Remix.run Logo
empath75 3 days ago

Models will engage in post-hoc rationalizations, so you can't trust their purported reasoning -- in particular, if you sneak an answer into the context (even an incorrect answer), it will provide reasoning for giving you that as the final answer, even if the answer is wrong. So, it could be arguing backwards from an answer that is in it's training data, you can't possibly tell that it isn't from its reasoning.

On the other hand we do know the training cut off of these models, so you could easily create a corpus of post-cut off Connections with confidence that it doesn't have access to them.

scrollaway 3 days ago | parent [-]

We didn't test using post-hoc reasoning. Instead, we focused on checking whether specific, obscure questions could be recognized or identified in any way, using various ad-hoc methods to see if the answers could be surfaced without relying on reasoning.

It's very difficult to prove either way (and basically impossible without the model weights), but we're reasonably confident that there's no significant prior knowledge of the questions that would affect the score.

mr_wiglaf 3 days ago | parent [-]

I'm new to this sort of inquiry. What do you do to see if questions can be recognized?
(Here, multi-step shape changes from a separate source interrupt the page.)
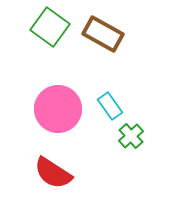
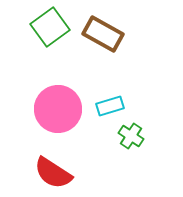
green square: rotated 18 degrees clockwise
cyan rectangle: rotated 72 degrees counterclockwise
green cross: rotated 15 degrees counterclockwise
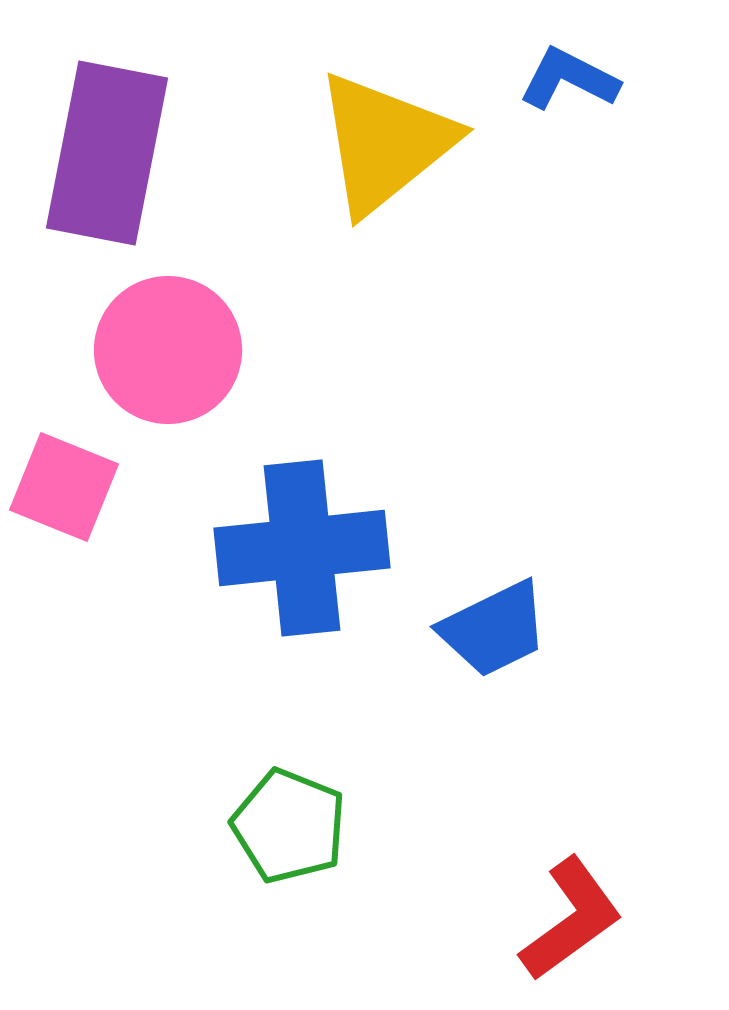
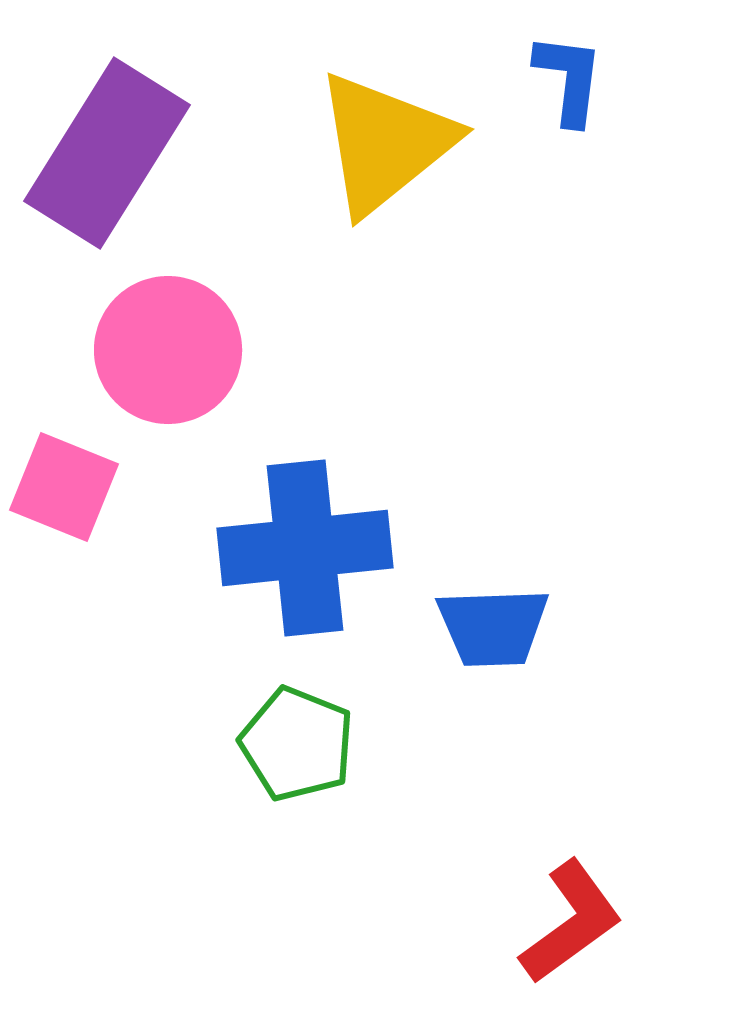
blue L-shape: rotated 70 degrees clockwise
purple rectangle: rotated 21 degrees clockwise
blue cross: moved 3 px right
blue trapezoid: moved 1 px left, 2 px up; rotated 24 degrees clockwise
green pentagon: moved 8 px right, 82 px up
red L-shape: moved 3 px down
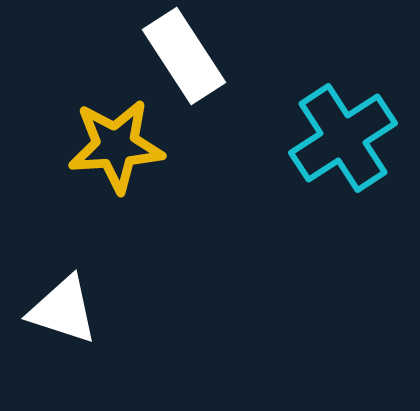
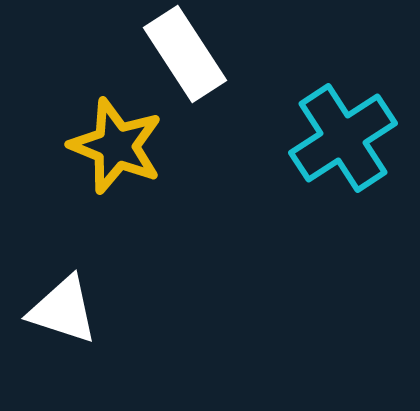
white rectangle: moved 1 px right, 2 px up
yellow star: rotated 26 degrees clockwise
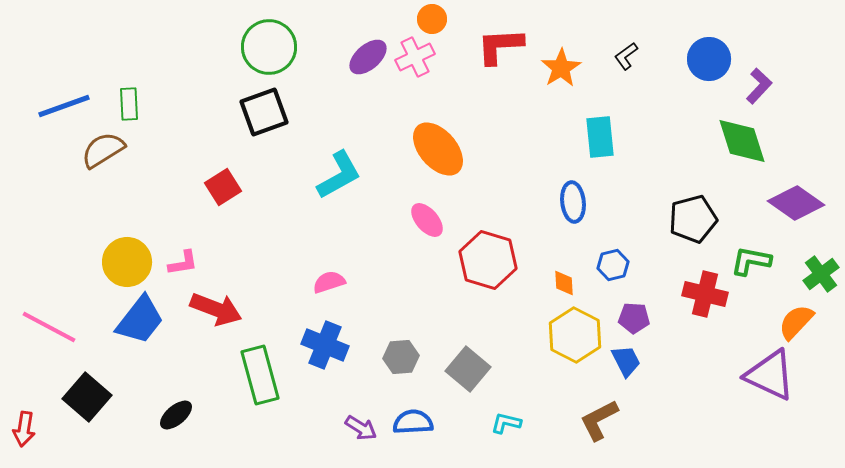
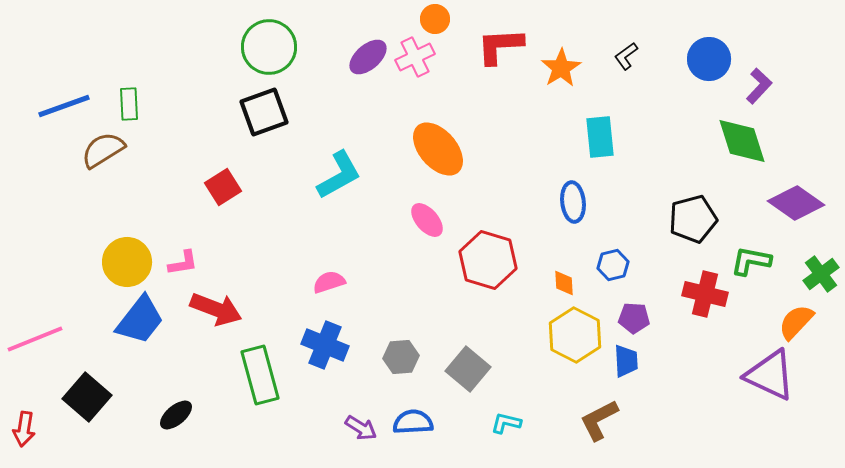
orange circle at (432, 19): moved 3 px right
pink line at (49, 327): moved 14 px left, 12 px down; rotated 50 degrees counterclockwise
blue trapezoid at (626, 361): rotated 24 degrees clockwise
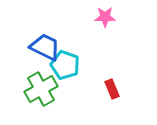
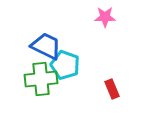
blue trapezoid: moved 1 px right, 1 px up
green cross: moved 10 px up; rotated 24 degrees clockwise
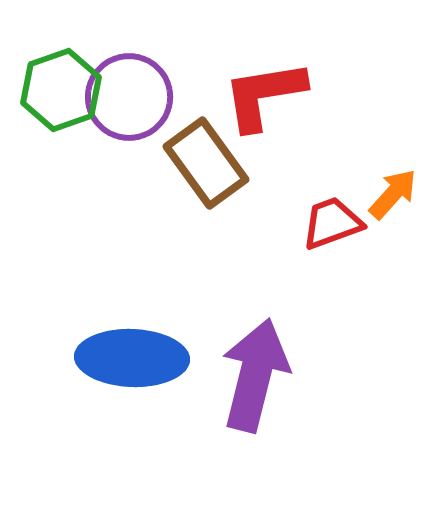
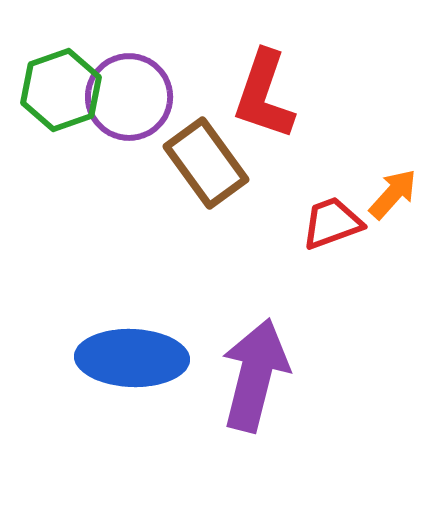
red L-shape: rotated 62 degrees counterclockwise
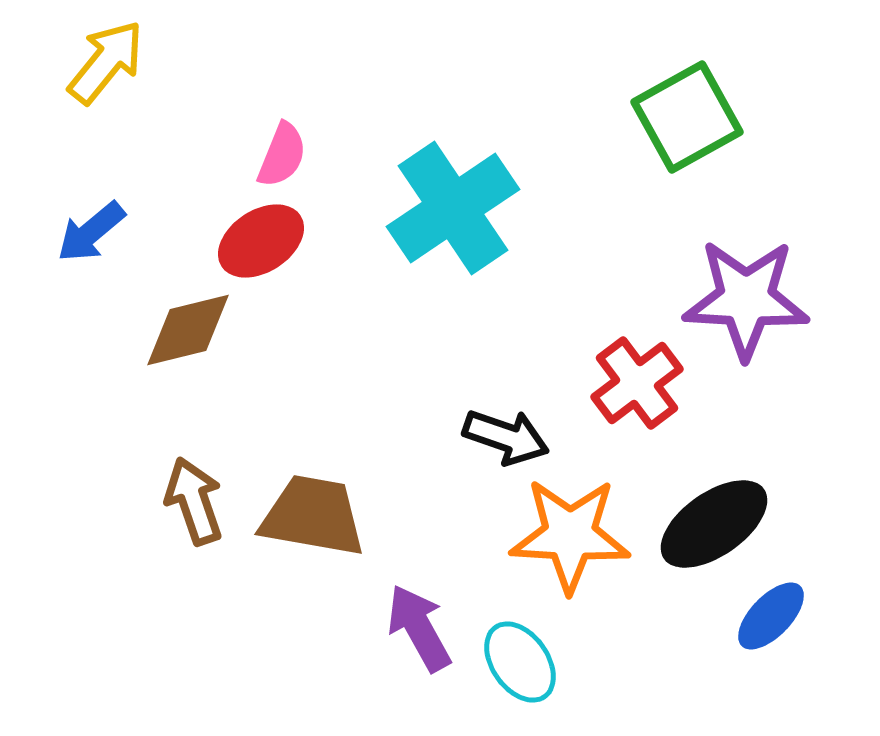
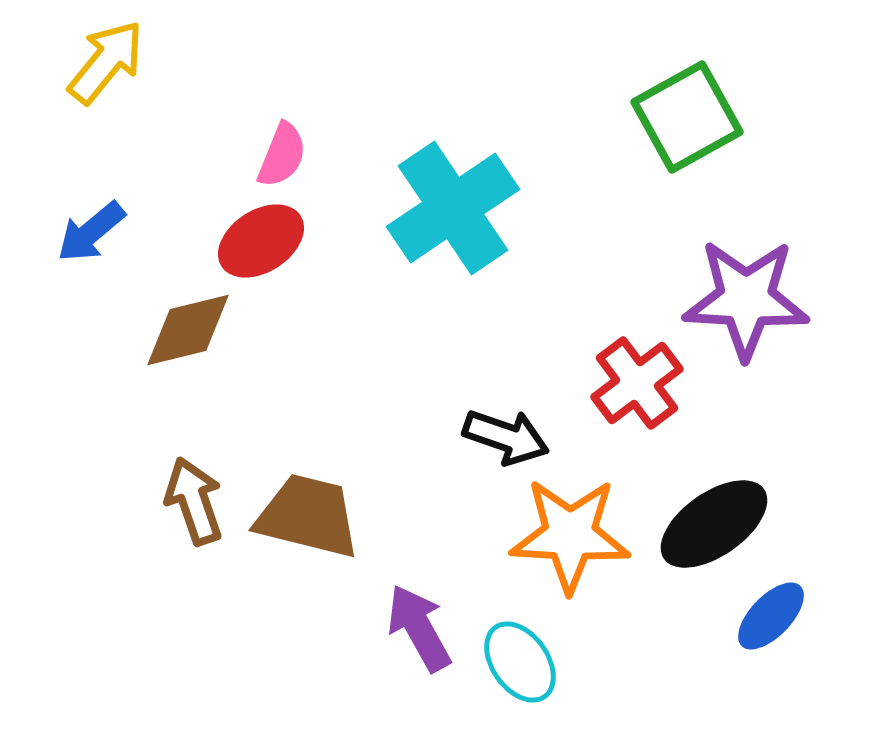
brown trapezoid: moved 5 px left; rotated 4 degrees clockwise
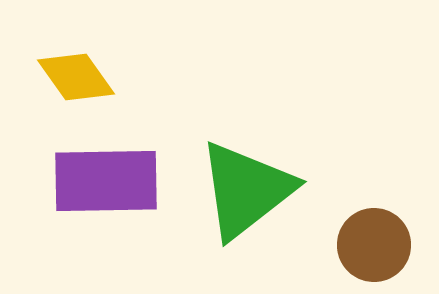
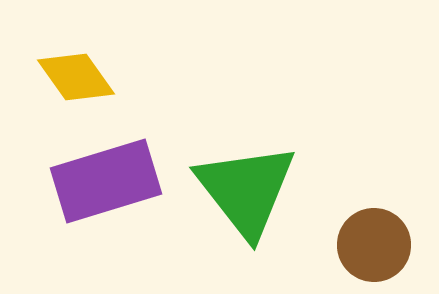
purple rectangle: rotated 16 degrees counterclockwise
green triangle: rotated 30 degrees counterclockwise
Do you just ask/prompt "do you recognize this puzzle?"

What does it mean for it to "be surfaced without relying on reasoning"?

scrollaway 3 days ago | parent [-]

> Do you just ask/prompt "do you recognize this puzzle?"

In essence, yes, but with a bit more methodology (though as I mentioned it was all ad-hoc).

We've tried to extract pre-existing questions as well through a variety of "You are a contestant on the british TV show Only Connect" and see if it can recognize questions - couldn't find anything that reliably reproduced preexisting knowledge. It's absolutely possible we missed something.